**WHAT TO WORK ON:** Copy out each line of the data holding "язково".

(INPUT FOR THIS TASK)

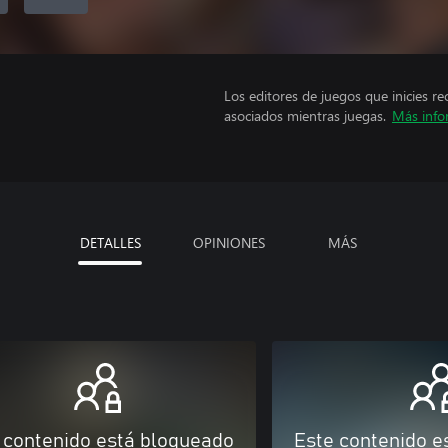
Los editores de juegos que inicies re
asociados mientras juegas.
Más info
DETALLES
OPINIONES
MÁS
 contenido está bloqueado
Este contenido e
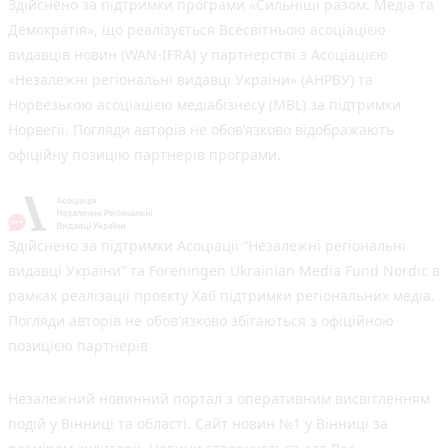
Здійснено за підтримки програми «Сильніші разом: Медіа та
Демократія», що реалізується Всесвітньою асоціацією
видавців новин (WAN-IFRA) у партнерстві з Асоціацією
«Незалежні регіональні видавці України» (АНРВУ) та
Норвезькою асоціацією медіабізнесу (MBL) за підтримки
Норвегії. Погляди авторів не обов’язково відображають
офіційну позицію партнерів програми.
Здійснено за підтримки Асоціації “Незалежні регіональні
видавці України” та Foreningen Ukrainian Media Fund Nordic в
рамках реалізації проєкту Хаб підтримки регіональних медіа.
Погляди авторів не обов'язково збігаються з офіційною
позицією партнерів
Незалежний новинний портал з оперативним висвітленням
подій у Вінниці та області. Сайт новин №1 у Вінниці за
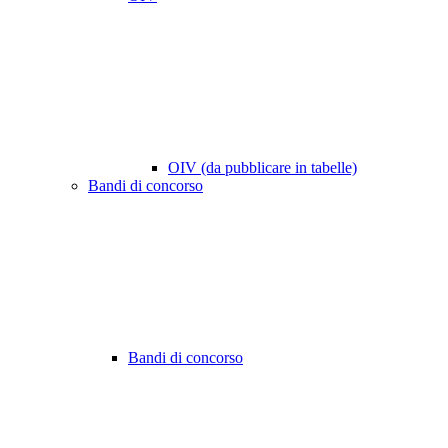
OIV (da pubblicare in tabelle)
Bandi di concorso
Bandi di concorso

(End INPUT FOR THIS TASK)
(INPUT FOR THIS TASK)

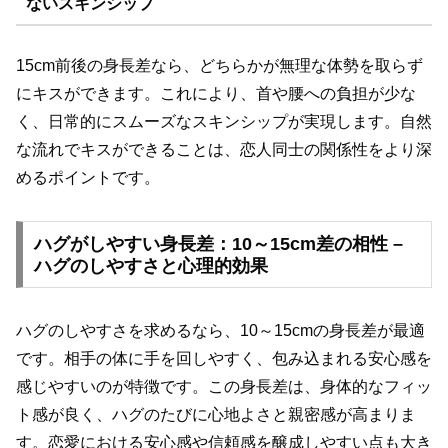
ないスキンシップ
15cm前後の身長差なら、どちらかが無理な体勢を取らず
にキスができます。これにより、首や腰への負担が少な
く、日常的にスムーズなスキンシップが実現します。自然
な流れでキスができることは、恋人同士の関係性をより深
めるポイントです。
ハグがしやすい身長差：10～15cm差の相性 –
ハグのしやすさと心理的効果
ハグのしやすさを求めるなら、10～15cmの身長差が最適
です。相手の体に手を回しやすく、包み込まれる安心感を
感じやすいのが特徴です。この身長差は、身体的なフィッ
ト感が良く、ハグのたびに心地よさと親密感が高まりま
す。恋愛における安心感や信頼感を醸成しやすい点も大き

(End INPUT FOR THIS TASK)

**SOLUTION TO THIS PROBLEM:**
Норвегії. Погляди авторів не обов’язково відображають
Погляди авторів не обов'язково збігаються з офіційною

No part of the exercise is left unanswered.